Adam Brooks tradisce il suo passato, certamente più fulgido come sceneggiatore (Che pasticcio, Bridget Jones, Wimbledon, French Kiss) che come regista: Certamente, forse può contare infatti su una storia e un impianto narrativo più originale del solito. Peccato che Brooks si dimentichi la stringatezza e finisca per annoiare il pubblico (specie quello maschile) ben prima del finale.
Il regista americano concepisce infatti la classica commedia romantica a stelle e strisce, con tanto (troppo) zucchero, lacrimucce qua e là, cast di alto livello e storiella senza grosse pretese. Ma la imbastisce sopra ad un impianto che potremmo definire da… thriller sentimentale! La sceneggiatura riesce infatti a tirare avanti per più di due ore solo coinvolgendo lo spettatore nello stesso gioco/indovinello cui è costretta la giovane protagonista (Abigail Breslin).
Il padre della bambina (Ryan Reynolds) è infatti il classico genitore appena divorziato dalla moglie, cui la figlia chiede il perché di quella separazione.
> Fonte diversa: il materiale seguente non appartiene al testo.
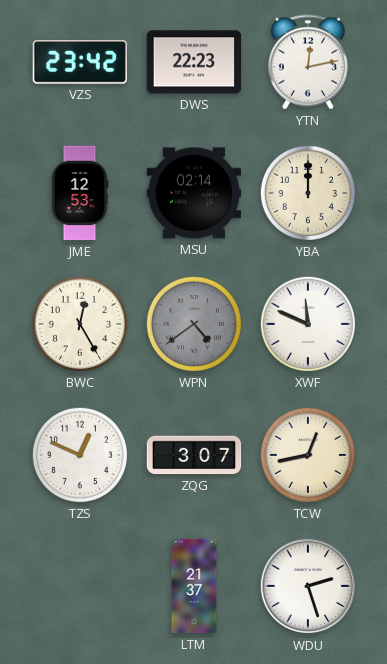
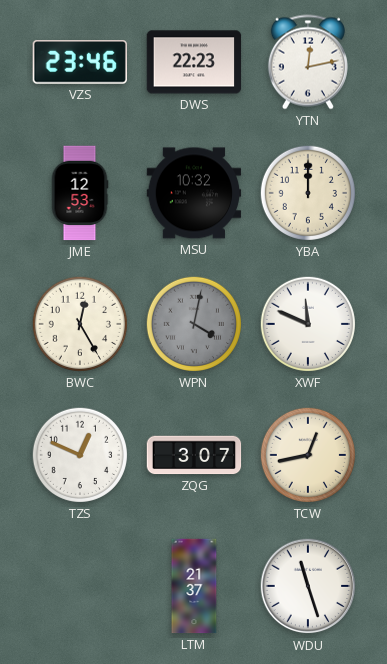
VZS: 23:42 -> 23:46
MSU: 02:14 -> 10:32
WPN: 4:39 -> 4:02
WDU: 2:27 -> 11:27
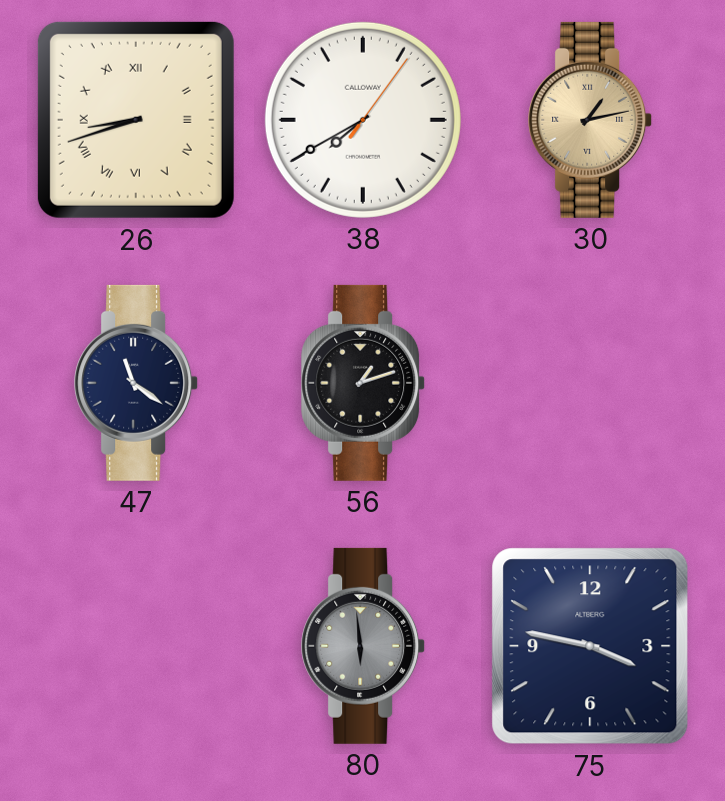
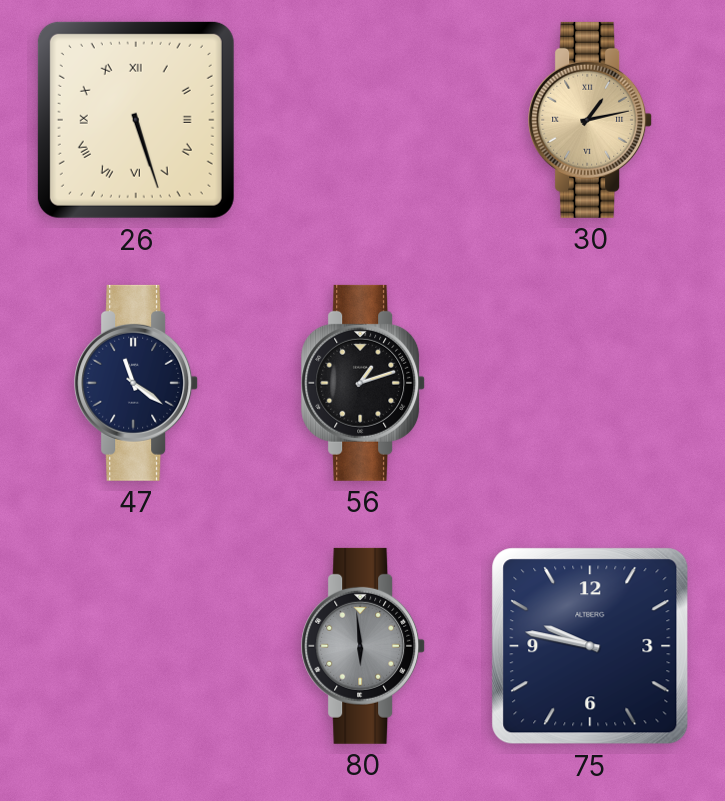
26: 8:42 -> 5:27
38: 7:40 -> none
75: 3:47 -> 9:47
Nel tentativo di ricordare al padre cosa l’avesse fatto innamorare, la piccola fa ripercorrere al genitore le tappe dei suoi ultimi anni di vita. Ma il padre trasforma il racconto in un gioco, cambiando i nomi delle protagoniste e chiedendo alla figlia di indovinare chi fra quelle ragazze sia divenuta sua madre. Sarà stata la fidanzata dei tempi del college (Elizabeth Banks)? O l’amica di vecchia data (Isla Fisher)? O ancora l’ambiziosa giornalista (Rachel Weisz)?
“Chiunque abbia sperimentato le schiaccianti sconfitte e i brillanti trionfi dell’amore – e tutto quello che c’è in mezzo – troverà sicuramente qualcosa in questo film”, ha dichiarato il protagonista, Ryan Reynolds. E in effetti il film coinvolge a lungo proprio per l’alternarsi delle vicende, per l’intreccio giocoso che coinvolge la piccola protagonista, che a sua volta aiuta il padre a riconsiderare le scelte che ha fatto nella vita.
Ma l’ultima mezz’ora di narrazione scade troppo nella ripetizione, si rincorre inutilmente e annoia a dismisura. A poco serve il finale, col suo barlume di originalità, rispetto ai classici cliché dei film di genere. Nota di merito, finalmente, per i titolasti italiani, che traducono letteralmente l’ottimo titolo originale, Definitely, Maybe, preso in prestito da un album degli Oasis.
Certamente, insomma, una commedia senza pretese e capace di coinvolgere lui e lei con una storia tutto sommato simpatica. Forse, però, qualcosa di più ce lo si poteva aspettare.